---- Input data

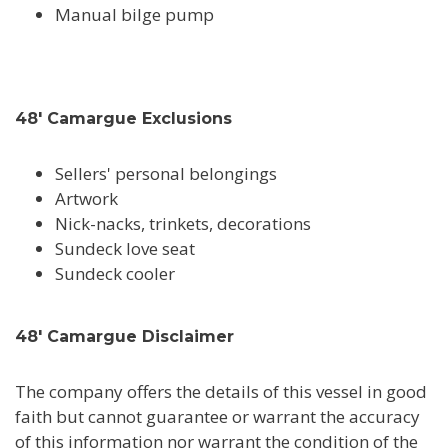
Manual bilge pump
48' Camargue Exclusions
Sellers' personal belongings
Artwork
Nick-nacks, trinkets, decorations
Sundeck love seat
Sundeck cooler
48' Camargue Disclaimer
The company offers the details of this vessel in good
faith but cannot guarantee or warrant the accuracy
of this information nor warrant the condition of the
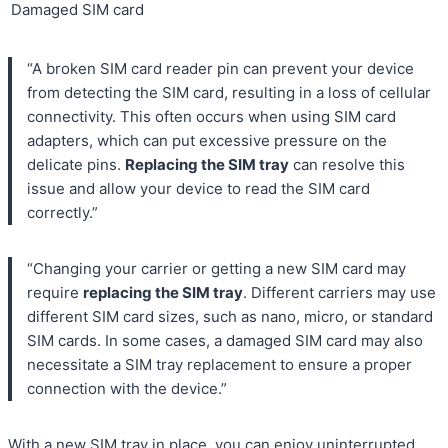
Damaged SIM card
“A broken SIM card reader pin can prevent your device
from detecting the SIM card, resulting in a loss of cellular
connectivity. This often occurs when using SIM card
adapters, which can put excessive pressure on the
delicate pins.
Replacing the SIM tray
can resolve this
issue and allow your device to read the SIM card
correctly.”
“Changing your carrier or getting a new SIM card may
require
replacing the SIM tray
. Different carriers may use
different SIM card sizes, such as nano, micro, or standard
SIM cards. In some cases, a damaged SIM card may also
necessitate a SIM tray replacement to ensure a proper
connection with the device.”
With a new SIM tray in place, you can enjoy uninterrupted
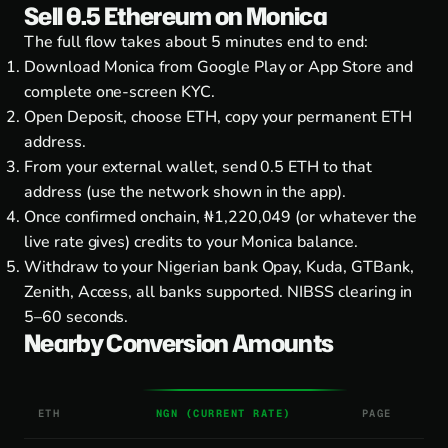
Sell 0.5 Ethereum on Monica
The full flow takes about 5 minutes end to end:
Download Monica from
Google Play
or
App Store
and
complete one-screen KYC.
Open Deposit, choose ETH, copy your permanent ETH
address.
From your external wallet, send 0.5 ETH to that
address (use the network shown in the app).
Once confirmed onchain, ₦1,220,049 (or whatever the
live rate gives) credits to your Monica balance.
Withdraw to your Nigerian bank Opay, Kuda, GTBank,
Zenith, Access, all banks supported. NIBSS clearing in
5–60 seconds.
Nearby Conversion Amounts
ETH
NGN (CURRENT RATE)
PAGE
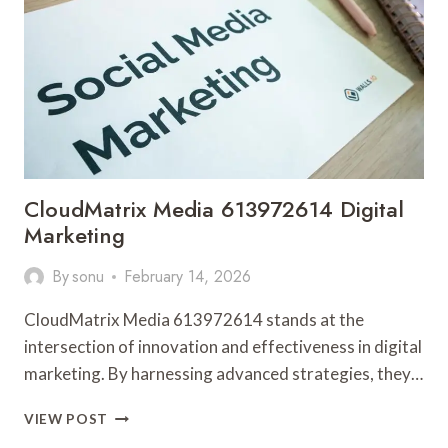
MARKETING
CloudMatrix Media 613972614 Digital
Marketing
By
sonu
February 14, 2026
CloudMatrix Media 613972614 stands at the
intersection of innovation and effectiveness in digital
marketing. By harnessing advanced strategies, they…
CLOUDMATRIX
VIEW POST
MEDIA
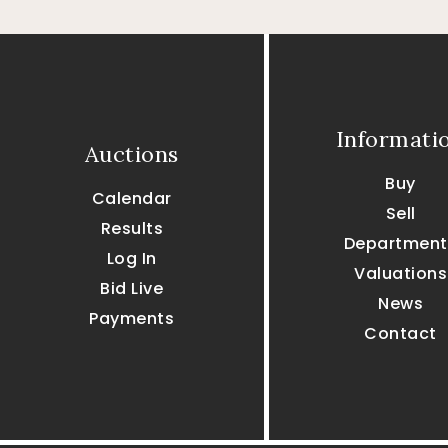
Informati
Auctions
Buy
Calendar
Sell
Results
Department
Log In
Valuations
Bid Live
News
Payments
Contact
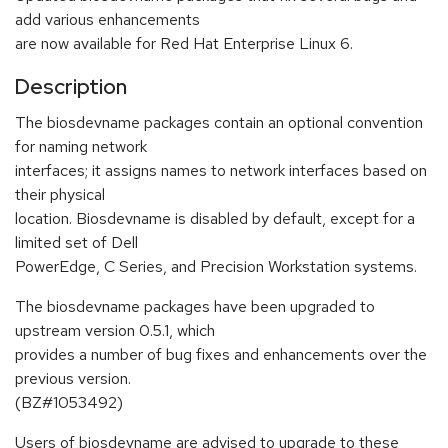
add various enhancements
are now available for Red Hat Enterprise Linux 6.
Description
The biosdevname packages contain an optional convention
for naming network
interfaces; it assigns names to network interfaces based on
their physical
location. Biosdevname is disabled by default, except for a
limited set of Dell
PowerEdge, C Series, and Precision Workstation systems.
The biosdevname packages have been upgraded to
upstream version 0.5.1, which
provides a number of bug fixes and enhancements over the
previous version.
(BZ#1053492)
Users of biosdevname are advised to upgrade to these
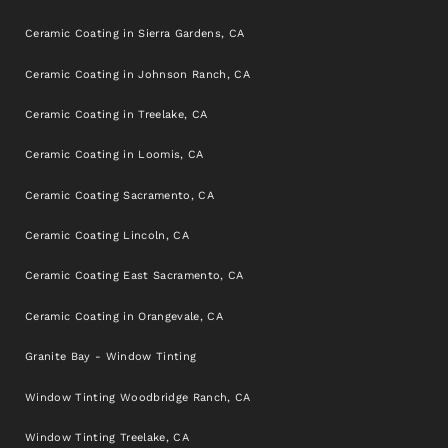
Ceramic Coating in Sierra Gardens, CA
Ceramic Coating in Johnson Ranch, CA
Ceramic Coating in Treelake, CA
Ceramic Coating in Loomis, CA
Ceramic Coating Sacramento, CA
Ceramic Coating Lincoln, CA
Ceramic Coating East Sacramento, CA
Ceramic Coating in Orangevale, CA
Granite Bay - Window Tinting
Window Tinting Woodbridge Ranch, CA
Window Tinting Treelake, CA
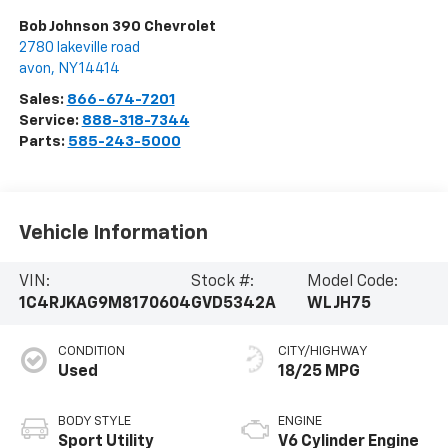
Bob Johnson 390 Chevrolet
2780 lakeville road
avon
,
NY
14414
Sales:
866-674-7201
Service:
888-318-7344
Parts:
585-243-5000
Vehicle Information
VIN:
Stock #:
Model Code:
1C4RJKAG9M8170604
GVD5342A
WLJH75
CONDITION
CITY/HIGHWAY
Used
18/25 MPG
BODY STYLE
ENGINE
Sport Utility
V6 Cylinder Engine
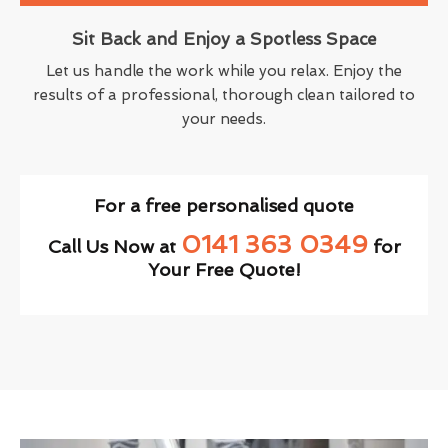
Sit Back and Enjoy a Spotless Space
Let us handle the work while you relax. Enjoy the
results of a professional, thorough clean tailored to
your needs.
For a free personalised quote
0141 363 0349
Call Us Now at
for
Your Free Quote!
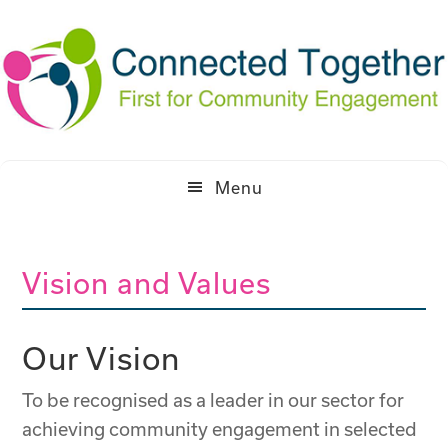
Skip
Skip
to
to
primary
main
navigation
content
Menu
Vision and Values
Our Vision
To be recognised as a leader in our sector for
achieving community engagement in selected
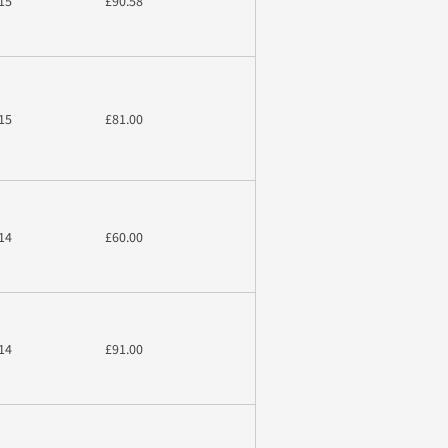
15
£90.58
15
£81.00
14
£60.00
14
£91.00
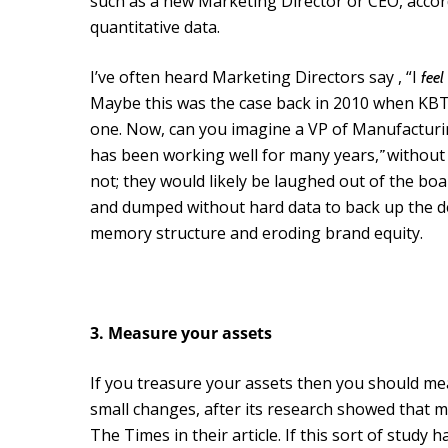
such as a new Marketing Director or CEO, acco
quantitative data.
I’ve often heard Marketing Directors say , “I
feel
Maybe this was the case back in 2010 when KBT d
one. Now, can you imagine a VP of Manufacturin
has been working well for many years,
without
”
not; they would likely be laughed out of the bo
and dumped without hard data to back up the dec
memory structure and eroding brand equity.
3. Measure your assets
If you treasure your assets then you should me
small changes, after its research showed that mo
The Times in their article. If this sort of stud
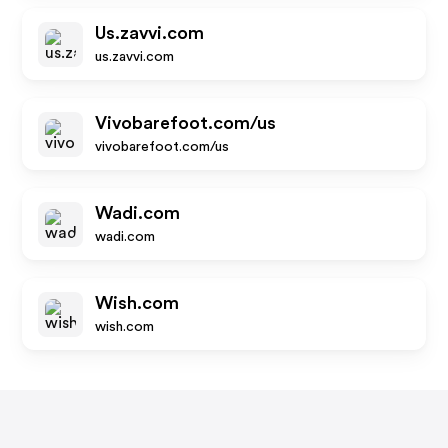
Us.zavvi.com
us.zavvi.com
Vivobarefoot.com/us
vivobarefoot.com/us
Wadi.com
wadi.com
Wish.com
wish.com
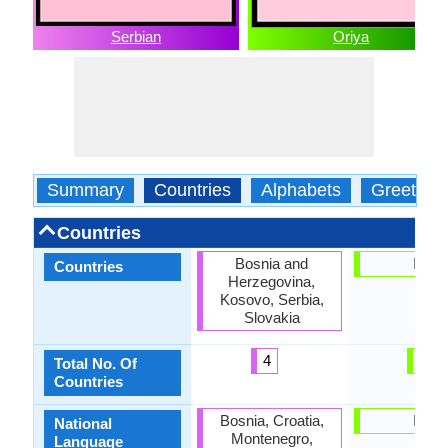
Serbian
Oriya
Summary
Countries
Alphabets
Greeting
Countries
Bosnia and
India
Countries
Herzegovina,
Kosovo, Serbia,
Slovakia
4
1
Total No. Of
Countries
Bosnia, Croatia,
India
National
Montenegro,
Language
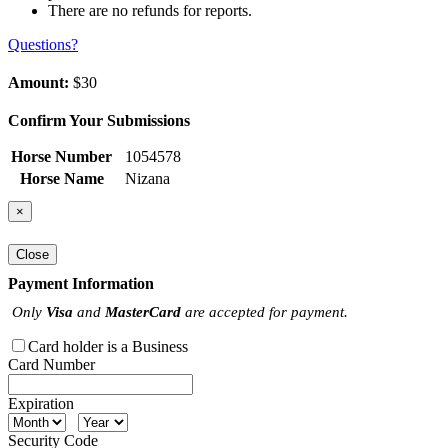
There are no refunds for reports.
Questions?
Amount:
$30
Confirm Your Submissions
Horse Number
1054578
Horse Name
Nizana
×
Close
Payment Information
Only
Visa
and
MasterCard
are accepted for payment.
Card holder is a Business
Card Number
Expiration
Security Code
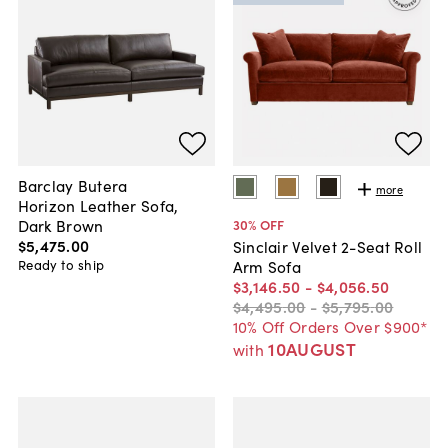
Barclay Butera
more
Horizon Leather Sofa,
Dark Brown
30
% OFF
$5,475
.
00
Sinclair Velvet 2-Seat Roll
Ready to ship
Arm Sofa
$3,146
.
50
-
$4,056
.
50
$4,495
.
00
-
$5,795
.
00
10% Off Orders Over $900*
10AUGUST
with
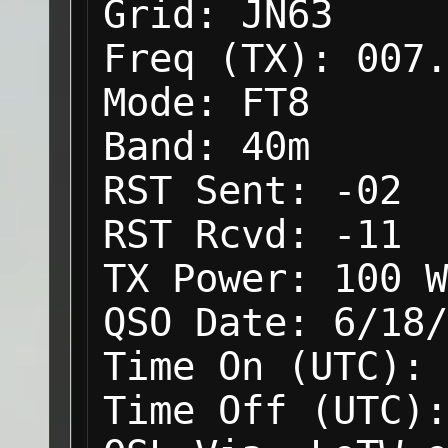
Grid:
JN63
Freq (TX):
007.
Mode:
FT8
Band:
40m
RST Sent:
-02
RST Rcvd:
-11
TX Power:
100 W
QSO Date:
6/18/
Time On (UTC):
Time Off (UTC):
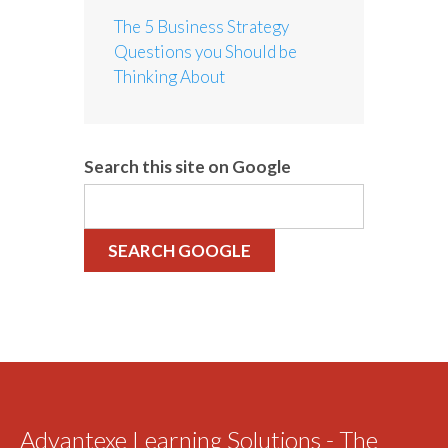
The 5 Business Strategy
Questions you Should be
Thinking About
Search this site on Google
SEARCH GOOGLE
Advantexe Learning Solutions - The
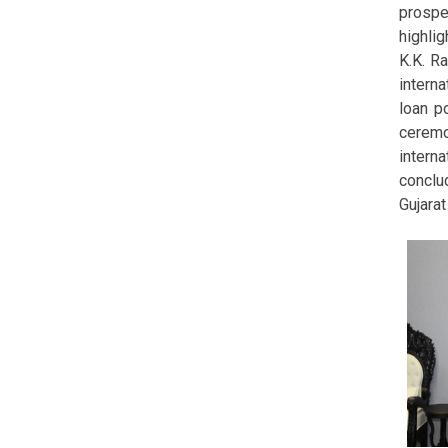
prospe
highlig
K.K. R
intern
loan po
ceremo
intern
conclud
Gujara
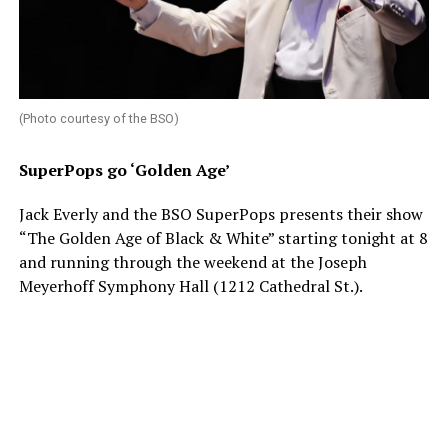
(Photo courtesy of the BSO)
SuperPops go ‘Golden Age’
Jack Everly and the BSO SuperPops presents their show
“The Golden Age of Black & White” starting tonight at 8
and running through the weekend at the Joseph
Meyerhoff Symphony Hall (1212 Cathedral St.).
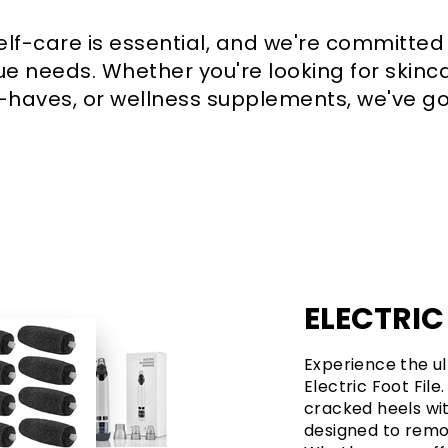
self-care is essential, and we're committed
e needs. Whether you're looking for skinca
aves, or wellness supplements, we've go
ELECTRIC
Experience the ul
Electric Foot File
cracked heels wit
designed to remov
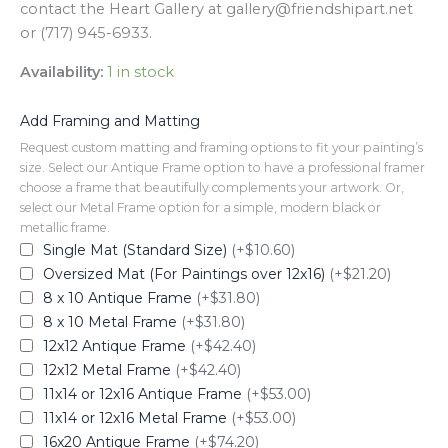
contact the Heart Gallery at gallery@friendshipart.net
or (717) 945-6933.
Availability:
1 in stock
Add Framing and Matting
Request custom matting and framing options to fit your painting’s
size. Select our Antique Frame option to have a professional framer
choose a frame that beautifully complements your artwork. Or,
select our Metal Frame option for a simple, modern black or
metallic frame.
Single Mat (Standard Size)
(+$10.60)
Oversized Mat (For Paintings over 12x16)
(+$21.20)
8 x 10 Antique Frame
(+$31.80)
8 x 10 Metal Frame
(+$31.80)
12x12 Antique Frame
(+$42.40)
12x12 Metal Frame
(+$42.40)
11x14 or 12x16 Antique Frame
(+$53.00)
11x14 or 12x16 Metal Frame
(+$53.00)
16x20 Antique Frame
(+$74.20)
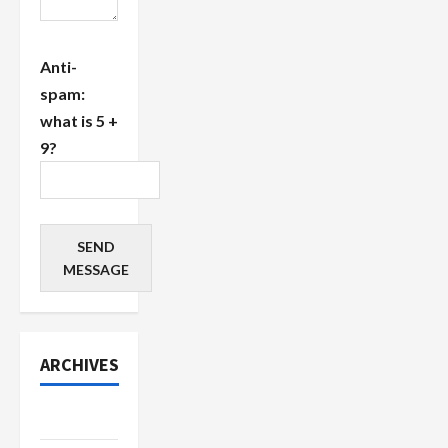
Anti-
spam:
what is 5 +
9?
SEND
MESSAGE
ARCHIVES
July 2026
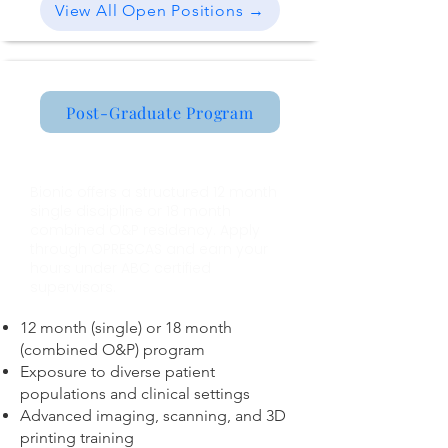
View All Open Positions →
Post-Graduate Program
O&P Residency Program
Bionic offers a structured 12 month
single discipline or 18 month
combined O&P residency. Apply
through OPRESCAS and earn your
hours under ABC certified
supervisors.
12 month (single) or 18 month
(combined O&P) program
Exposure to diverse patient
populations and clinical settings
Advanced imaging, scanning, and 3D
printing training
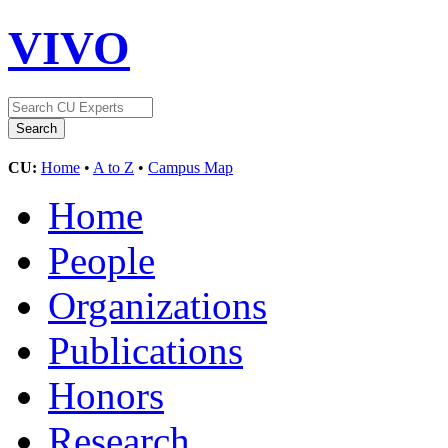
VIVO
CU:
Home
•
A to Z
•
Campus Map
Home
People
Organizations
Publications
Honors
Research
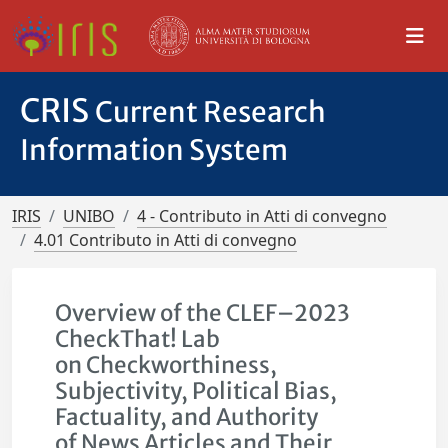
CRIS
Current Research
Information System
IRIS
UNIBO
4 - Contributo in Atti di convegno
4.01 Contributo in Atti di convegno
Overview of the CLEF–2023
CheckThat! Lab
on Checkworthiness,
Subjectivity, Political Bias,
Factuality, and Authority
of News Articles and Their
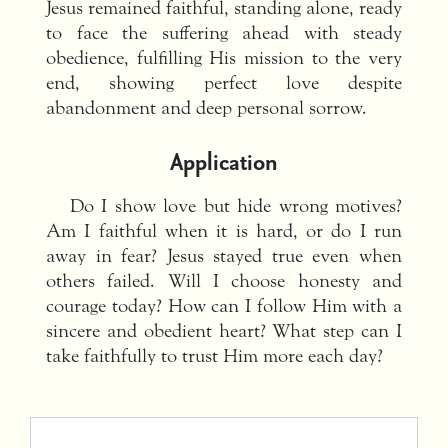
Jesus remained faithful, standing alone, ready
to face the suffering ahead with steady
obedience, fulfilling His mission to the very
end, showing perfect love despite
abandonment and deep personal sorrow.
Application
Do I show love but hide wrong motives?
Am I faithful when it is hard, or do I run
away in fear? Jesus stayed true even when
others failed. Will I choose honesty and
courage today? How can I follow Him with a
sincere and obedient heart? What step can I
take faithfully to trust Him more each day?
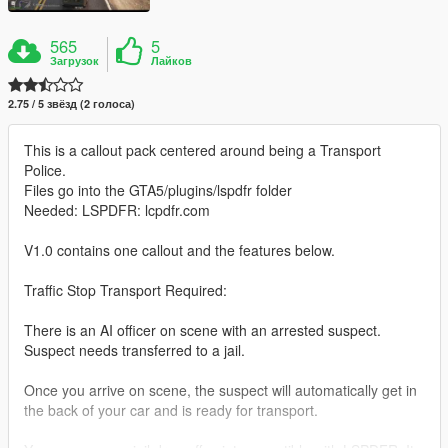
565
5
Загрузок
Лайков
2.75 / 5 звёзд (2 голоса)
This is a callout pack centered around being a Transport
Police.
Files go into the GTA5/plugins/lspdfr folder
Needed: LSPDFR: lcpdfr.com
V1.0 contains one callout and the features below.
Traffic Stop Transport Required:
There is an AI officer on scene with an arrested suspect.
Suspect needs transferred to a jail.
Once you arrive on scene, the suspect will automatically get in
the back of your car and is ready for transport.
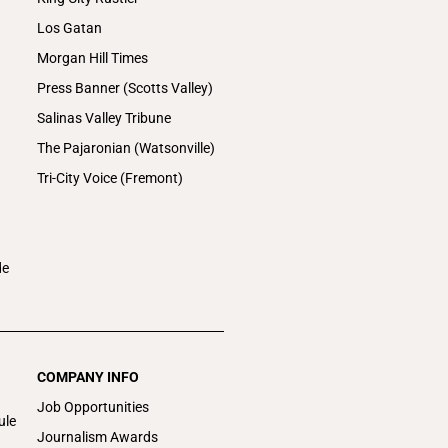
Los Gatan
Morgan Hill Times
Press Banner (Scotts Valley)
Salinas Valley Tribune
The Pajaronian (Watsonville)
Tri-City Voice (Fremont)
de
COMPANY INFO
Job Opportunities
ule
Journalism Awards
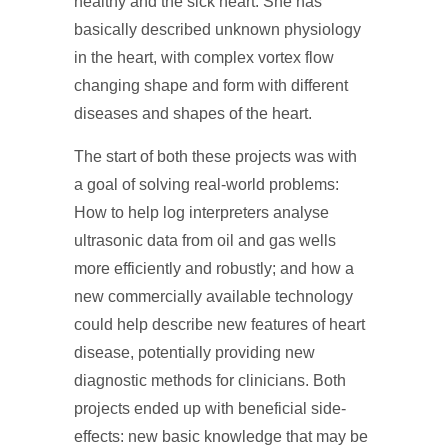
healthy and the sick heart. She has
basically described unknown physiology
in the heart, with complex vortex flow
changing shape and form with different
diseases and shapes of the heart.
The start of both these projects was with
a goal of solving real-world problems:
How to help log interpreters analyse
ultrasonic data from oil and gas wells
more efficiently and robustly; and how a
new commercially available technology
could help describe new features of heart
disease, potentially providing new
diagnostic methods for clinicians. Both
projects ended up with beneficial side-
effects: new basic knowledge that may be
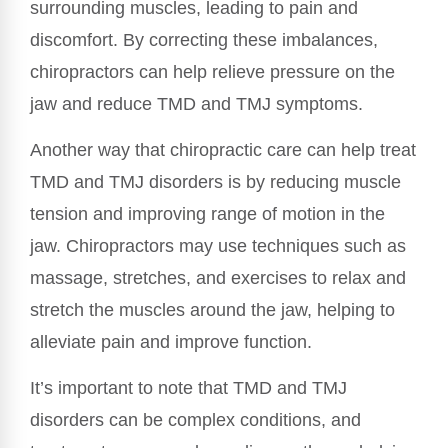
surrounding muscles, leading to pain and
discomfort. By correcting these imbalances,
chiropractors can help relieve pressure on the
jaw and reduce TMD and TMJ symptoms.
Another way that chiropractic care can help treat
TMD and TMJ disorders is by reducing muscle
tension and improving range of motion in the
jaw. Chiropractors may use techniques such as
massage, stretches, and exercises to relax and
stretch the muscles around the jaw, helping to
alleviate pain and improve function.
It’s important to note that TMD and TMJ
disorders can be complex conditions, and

--------

=== The task ===
All pictures are to be skipped. Output, word for word, the lines in the data above starting at the line containing "V6 Cylinder Engine" and ending at the line containing "Vision and Values".

=== Result of this exercise ===
V6 Cylinder Engine
Sit Back and Enjoy a Spotless Space
Let us handle the work while you relax. Enjoy the
results of a professional, thorough clean tailored to
your needs.
For a free personalised quote
0141 363 0349
Call Us Now at
for
Your Free Quote!
Skip
Skip
to
to
primary
main
navigation
content
Menu
Vision and Values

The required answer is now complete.